IL-4 is a critical factor for OX40-driven Th2 differentiation. Naïve CD4 T cells from wild-type (filled symbols) or OX40-deficient (open symbols) OT-II mice were cultured with APCs and 0.1 μM OVA-323–339 as in Fig. 1.(A) Primary IL-2 production from naïve T cells stimulated for 1–5 days. (B and C) Recall IL-4 production at 7 days in the presence of IL-2 (10 ng/ml), IL-4 (10 ng/ml), anti-IL-4 or anti-IFN-γ (10 μg/ml), added at days 0 and 3. (D) Primary IL-4 and IFN-γ mRNA induction, in the presence or absence of anti-IL-4, 36 h after naïve T cell activation. mRNA levels in purified CD4 cells by RT-PCR, normalized to HPRT, are shown. Data are relative values with SD of triplicate PCR wells.
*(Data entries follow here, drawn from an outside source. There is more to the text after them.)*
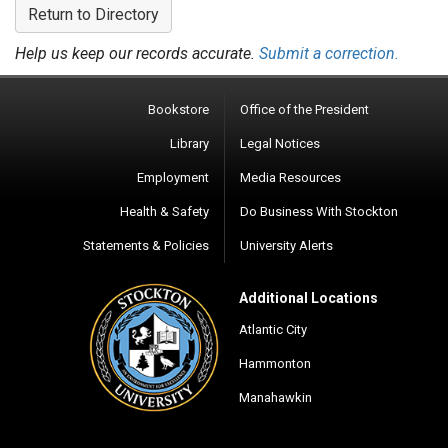
Return to Directory
Help us keep our records accurate.
Submit a correction.
Bookstore
Office of the President
Library
Legal Notices
Employment
Media Resources
Health & Safety
Do Business With Stockton
Statements & Policies
University Alerts
Additional Locations
Atlantic City
Hammonton
Manahawkin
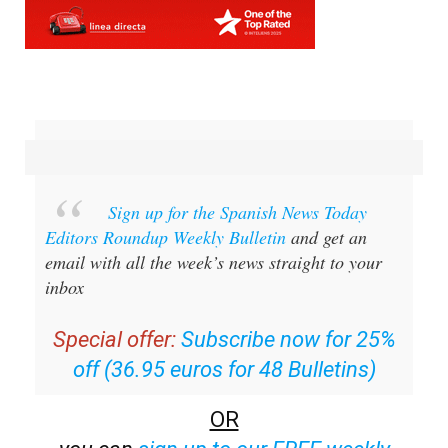
Sign up for the Spanish News Today
Editors Roundup Weekly Bulletin
and get an
email with all the week’s news straight to your
inbox
Special offer:
Subscribe now for 25%
off (36.95 euros for 48 Bulletins)
OR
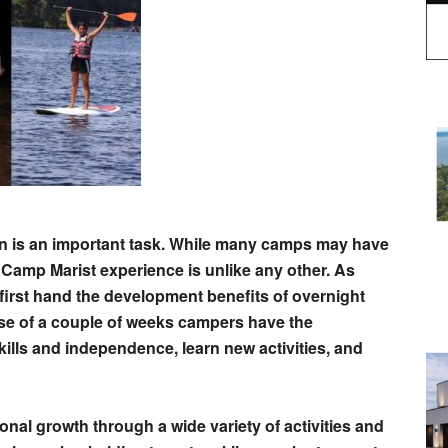
en is an important task. While many camps may have
eve Camp Marist experience is unlike any other. As
first hand the development benefits of overnight
e of a couple of weeks campers have the
kills and independence, learn new activities, and
al growth through a wide variety of activities and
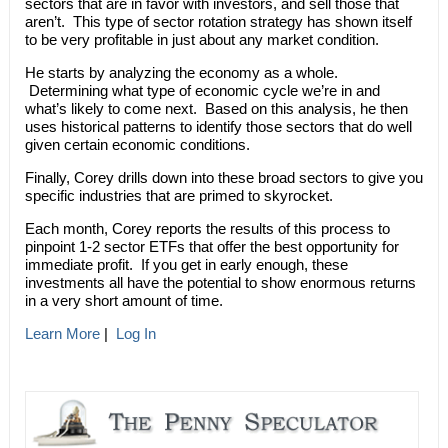
sectors that are in favor with investors, and sell those that
aren’t. This type of sector rotation strategy has shown itself
to be very profitable in just about any market condition.
He starts by analyzing the economy as a whole.
Determining what type of economic cycle we’re in and
what’s likely to come next. Based on this analysis, he then
uses historical patterns to identify those sectors that do well
given certain economic conditions.
Finally, Corey drills down into these broad sectors to give you
specific industries that are primed to skyrocket.
Each month, Corey reports the results of this process to
pinpoint 1-2 sector ETFs that offer the best opportunity for
immediate profit. If you get in early enough, these
investments all have the potential to show enormous returns
in a very short amount of time.
Learn More
|
Log In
Results are representative of at least two experiments.

Fig. 4.

PI3K, CN, and NFAT control OX40-mediated IL-4 and Th2 differentiation. Naïve CD4 T cells from wild-type OT-II mice were stimulated with 0.1 μM Ag/APCs as in Fig. 1. After 12 h of activation, LY (PI3K inhibitor), cyclosporin A (CsA) (CN inhibitor) (A and B), VIVIT peptide (NFAT inhibitor), VEET control peptide (C and D), or DMSO were added. T cells were harvested at 36 h to measure IL-4 mRNA (A and C) and at day 7 to measure IL-4 recall responses after Ag restimulation as in Fig. 1 (B and D).

Fig. 5.

OX40 directs IL-4-independent nuclear accumulation of NFATc1. Naïve CD4 T cells from wild-type and OX40^−/− OT-II mice were stimulated with 0.1 μM Ag/APCs in the presence or absence of anti-IL-4, as in Fig. 1. (A and B) Levels of NFATc1, NFATc2, and GATA-3 were examined in purified CD4 cells at 36 h by blotting cytoplasmic and nuclear extracts. Lamin B, control nucleus-specific protein, is shown. (C–F) Naïve wild-type CD4 cells were stimulated with anti-CD3/CD28 and IL-2 for 24 h. (C) OX40 expression at 24 h. (D) Nuclear NFATc1 at 24 h. Anti-IL-2R-α and anti-β blocking mAbs were added from the beginning of culture. (E and F) Nuclear NFATc1 at 28 h. At 24 h, CD4 cells were recultured without stimulation or with anti-OX40 (100 μg/ml) for 4 h in the presence of blocking Abs, CsA, or LY. Data are representative of at least two independent experiments.

Fig. 6.

OX40 triggering up-regulates IL-4 and nuclear NFATc1 in effector Th2 cells. CD4 T cells were cultured in Th2 skewing conditions. At day 6, live effector cells were restimulated with beads coated with anti-CD3 and anti-OX40. (A) OX40 expression at day 6. (B and E) IL-4 protein and (D and G) IL-4 mRNA, 4 h after stimulation. (C and F) Nuclear NFATc1 levels at 4 h. Th2 cells were preincubated for 2 h with cycloheximide (D), LY (E and F), CsA, VIVIT peptide, or VEET peptide (G), then restimulated with Ab-coated beads for 4 h.